North Georgia is the northern hilly/mountainous region in the U.S. state of Georgia. At the time of the arrival of settlers from Europe, it was inhabited largely by the Cherokee. The counties of north Georgia were often scenes of important events in the history of Georgia. It was the site of many American Civil War battles, including the Battle of Lookout Mountain and the Battle of Chickamauga, leading up to the Atlanta campaign. Today, particularly in the northeast portion of the region, tourism sustains the local economy.

==Geography==
North Georgia encompasses the north Georgia mountains (far northeast and northwest) region of the state and the Atlanta metropolitan area, although the term is often used to describe only the region north of the metro area, especially in newscasts from the Atlanta media market (which reach nearly all of the northern third of the state).
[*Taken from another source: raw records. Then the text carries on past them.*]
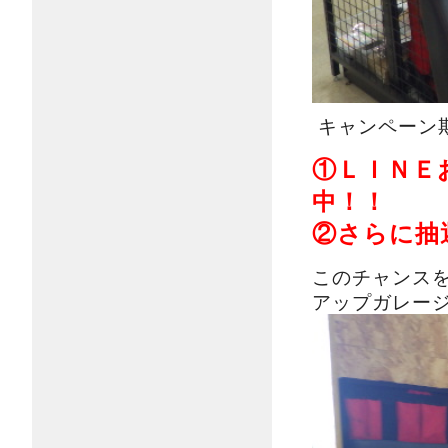
キャンペーン
①ＬＩＮＥ
中！！
②さらに抽
このチャンス
アップガレー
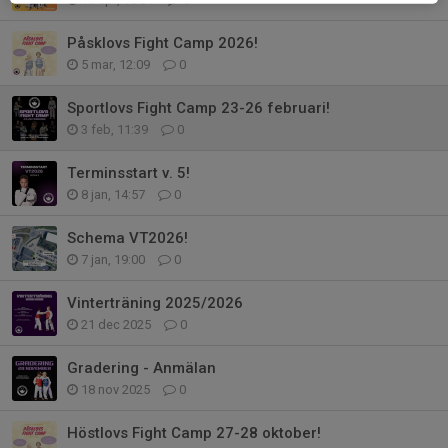
Påsklovs Fight Camp 2026!
5 mar, 12:09
0
Sportlovs Fight Camp 23-26 februari!
3 feb, 11:39
0
Terminsstart v. 5!
8 jan, 14:57
0
Schema VT2026!
7 jan, 19:00
0
Vinterträning 2025/2026
21 dec 2025
0
Gradering - Anmälan
18 nov 2025
0
Höstlovs Fight Camp 27-28 oktober!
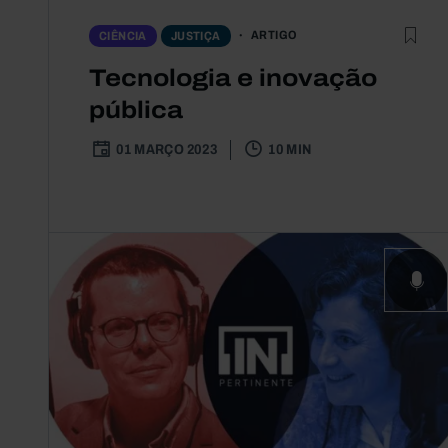
ARTIGO
CIÊNCIA
JUSTIÇA
Tecnologia e inovação
pública
01 MARÇO 2023
10 MIN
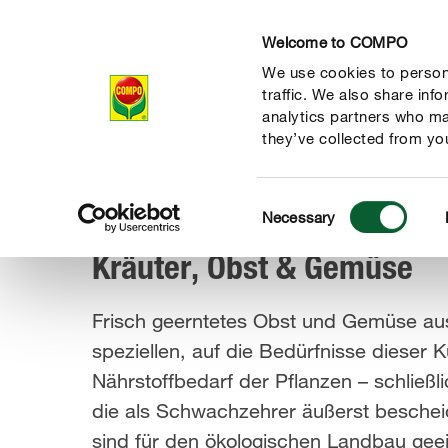
Welcome to COMPO
We use cookies to persona
Produkte
Rat
traffic. We also share inf
analytics partners who ma
they’ve collected from you
Consent
Produkte
Dünger & Blattpflege
Kräuter, Obst & Gemüse
Necessary
COMPO
Selection
Kräuter, Obst & Gemüse
Frisch geerntetes Obst und Gemüse au
speziellen, auf die Bedürfnisse diese
Nährstoffbedarf der Pflanzen – schließ
die als Schwachzehrer äußerst bescheid
sind für den ökologischen Landbau geei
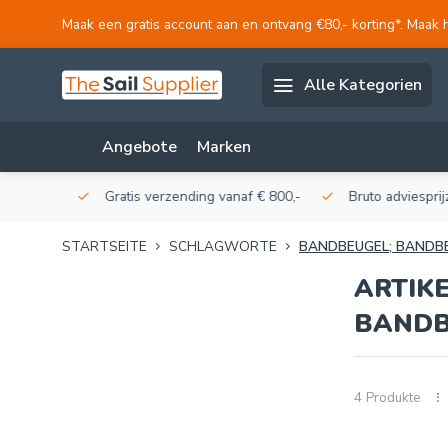
Maak een gratis account aan en ontvang €80,- korting*. Maak 
Alle Kategorien
Angebote
Marken
akerij!
Gratis verzending vanaf € 800,-
Bruto adviesprijzen
STARTSEITE
SCHLAGWORTE
BANDBEUGEL; BANDB
ARTIK
BANDB
4 Produkte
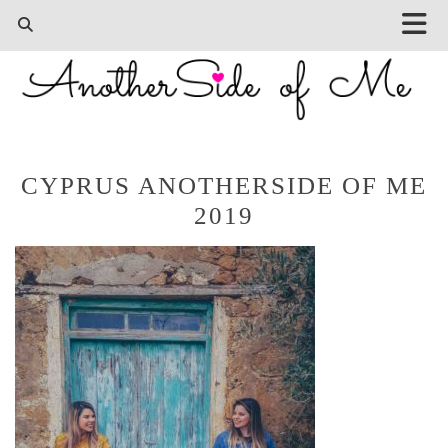
CYPRUS ANOTHERSIDE OF ME
2019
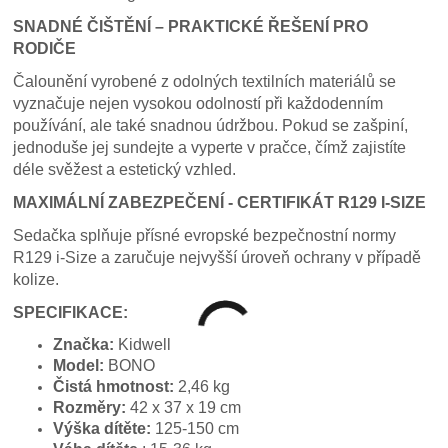
SNADNÉ ČIŠTĚNÍ – PRAKTICKÉ ŘEŠENÍ PRO
RODIČE
Čalounění vyrobené z odolných textilních materiálů se
vyznačuje nejen vysokou odolností při každodenním
používání, ale také snadnou údržbou. Pokud se zašpiní,
jednoduše jej sundejte a vyperte v pračce, čímž zajistíte
déle svěžest a estetický vzhled.
MAXIMÁLNÍ ZABEZPEČENÍ - CERTIFIKÁT R129 I-SIZE
Sedačka splňuje přísné evropské bezpečnostní normy
R129 i-Size a zaručuje nejvyšší úroveň ochrany v případě
kolize.
SPECIFIKACE:
Značka:
Kidwell
Model:
BONO
Čistá hmotnost:
2,46 kg
Rozměry:
42 x 37 x 19 cm
Výška dítěte:
125-150 cm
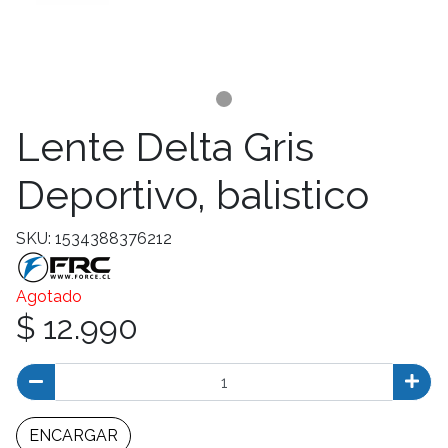
Lente Delta Gris
Deportivo, balistico
SKU: 1534388376212
Agotado
$ 12.990
ENCARGAR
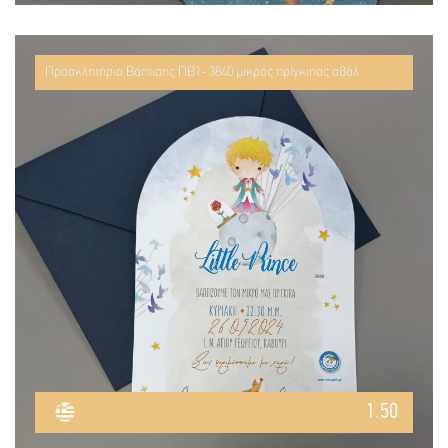
Προσκλητήριο Βάπτισης ΠΒ1- 3840 μικρός πρίγκιπας οβάλ
1.50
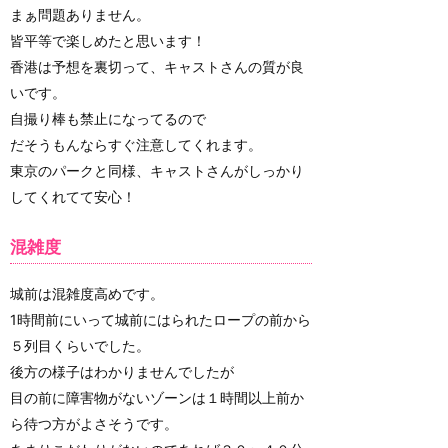
まぁ問題ありません。
皆平等で楽しめたと思います！
香港は予想を裏切って、キャストさんの質が良
いです。
自撮り棒も禁止になってるので
だそうもんならすぐ注意してくれます。
東京のパークと同様、キャストさんがしっかり
してくれてて安心！
混雑度
城前は混雑度高めです。
1時間前にいって城前にはられたロープの前から
５列目くらいでした。
後方の様子はわかりませんでしたが
目の前に障害物がないゾーンは１時間以上前か
ら待つ方がよさそうです。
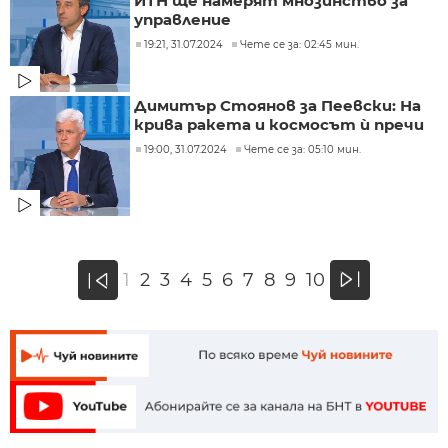
ИТН ще намерят мнозинство за
управление
19:21, 31.07.2024
Чете се за: 02:45 мин.
Димитър Стоянов за Пеевски: На
крива ракета и космосът ѝ пречи
19:00, 31.07.2024
Чете се за: 05:10 мин.
»
1
2
3
4
5
6
7
8
9
10
«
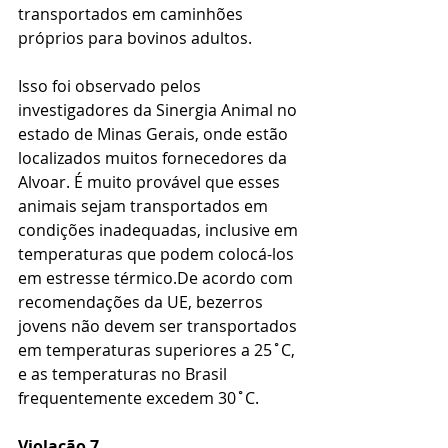
transportados em caminhões 
próprios para bovinos adultos.
Isso foi observado pelos 
investigadores da Sinergia Animal no 
estado de Minas Gerais, onde estão 
localizados muitos fornecedores da 
Alvoar. É muito provável que esses 
animais sejam transportados em 
condições inadequadas, inclusive em 
temperaturas que podem colocá-los 
em estresse térmico.De acordo com 
recomendações da UE, bezerros 
jovens não devem ser transportados 
em temperaturas superiores a 25˚C, 
e as temperaturas no Brasil 
frequentemente excedem 30˚C.
Violação 7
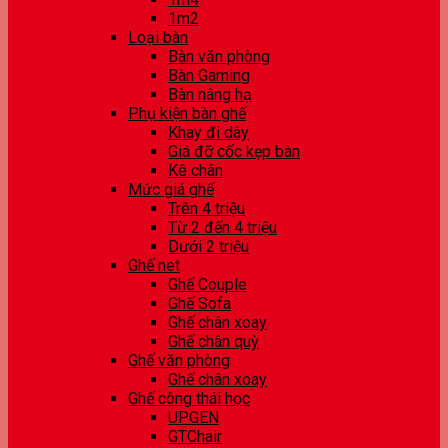
1m2
Loại bàn
Bàn văn phòng
Bàn Gaming
Bàn nâng hạ
Phụ kiện bàn ghế
Khay đi dây
Giá đỡ cốc kẹp bàn
Kê chân
Mức giá ghế
Trên 4 triệu
Từ 2 đến 4 triệu
Dưới 2 triệu
Ghế net
Ghế Couple
Ghế Sofa
Ghế chân xoay
Ghế chân quỳ
Ghế văn phòng
Ghế chân xoay
Ghế công thái học
UPGEN
GTChair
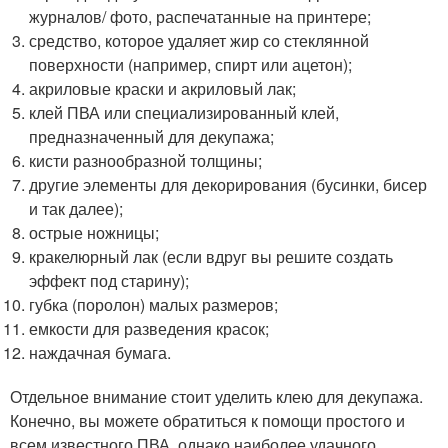
журналов/ фото, распечатанные на принтере;
средство, которое удаляет жир со стеклянной
поверхности (например, спирт или ацетон);
акриловые краски и акриловый лак;
клей ПВА или специализированный клей,
предназначенный для декупажа;
кисти разнообразной толщины;
другие элементы для декорирования (бусинки, бисер
и так далее);
острые ножницы;
кракелюрный лак (если вдруг вы решите создать
эффект под старину);
губка (поролон) малых размеров;
емкости для разведения красок;
наждачная бумага.
Отдельное внимание стоит уделить клею для декупажа.
Конечно, вы можете обратиться к помощи простого и
всем известного ПВА, однако наиболее удачного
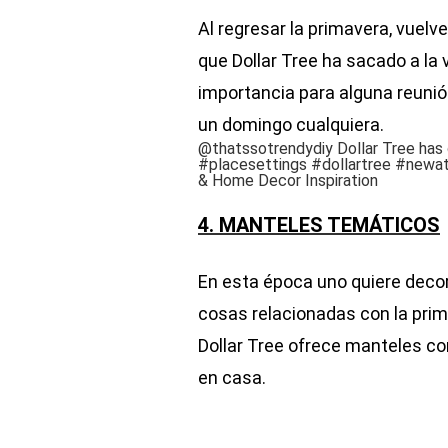
Al regresar la primavera, vuelve
que Dollar Tree ha sacado a la 
importancia para alguna reunió
un domingo cualquiera.
@thatssotrendydiy
Dollar Tree has 
#placesettings
#dollartree
#newat
& Home Decor Inspiration
4. MANTELES TEMÁTICOS
En esta época uno quiere decor
cosas relacionadas con la prim
Dollar Tree ofrece manteles co
en casa.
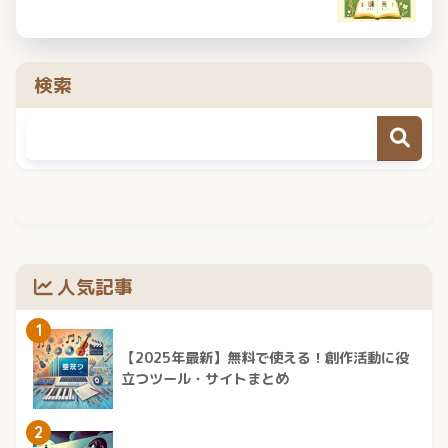
検索
人気記事
1
【2025年最新】無料で使える！創作活動に役
立つツール・サイトまとめ
2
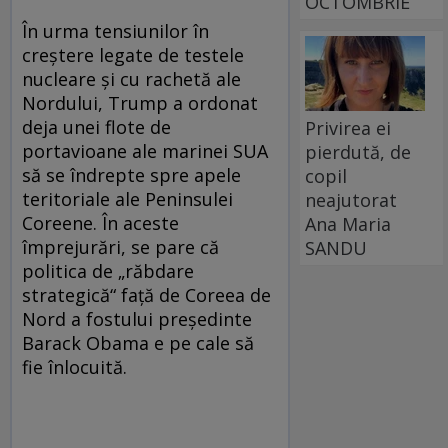
OCTOMBRIE
În urma tensiunilor în
creștere legate de testele
nucleare și cu rachetă ale
Nordului, Trump a ordonat
deja unei flote de
Privirea ei
portavioane ale marinei SUA
pierdută, de
să se îndrepte spre apele
copil
teritoriale ale Peninsulei
neajutorat
Coreene. În aceste
Ana Maria
împrejurări, se pare că
SANDU
politica de „răbdare
strategică“ față de Coreea de
Nord a fostului președinte
Barack Obama e pe cale să
fie înlocuită.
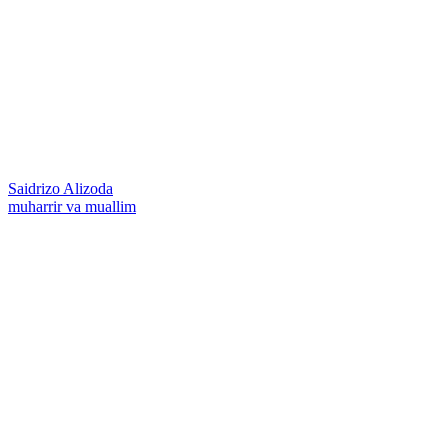
Saidrizo Alizoda
muharrir va muallim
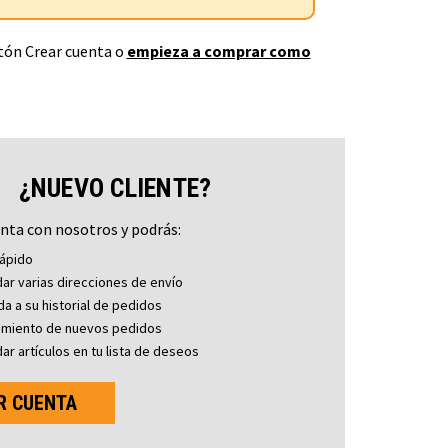
otón Crear cuenta o
empieza a comprar como
¿NUEVO CLIENTE?
nta con nosotros y podrás:
ápido
ar varias direcciones de envío
a a su historial de pedidos
imiento de nuevos pedidos
ar artículos en tu lista de deseos
R CUENTA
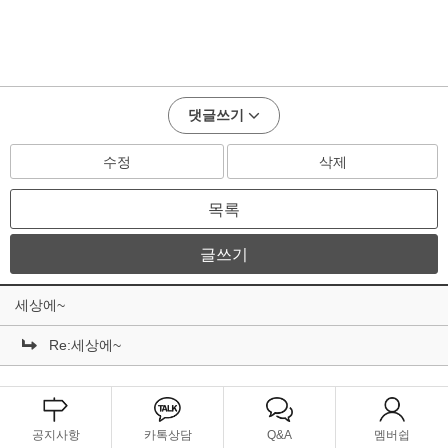
댓글쓰기
수정
삭제
목록
글쓰기
세상에~
Re:세상에~
공지사항
카톡상담
Q&A
멤버쉽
To the south lies central Georgia, with upstate South Carolina to the east, western North Carolina to the northeast, East Tennessee to the north, and northeast Alabama to the west. Part of metropolitan Chattanooga extends into the far northwestern section of Georgia from Tennessee, while most of the rest of the region is tied to Atlanta-area mass media.

The highest of Georgia's Appalachian Mountains are near the North Carolina border, including Brasstown Bald, the highest point in the state. The northwest contains part of the eastern Tennessee seismic zone, and small earthquakes have been felt as far away as Atlanta. The foothills gradually flatten out toward the south. Much of metro Atlanta is hilly as well, especially on the north and west.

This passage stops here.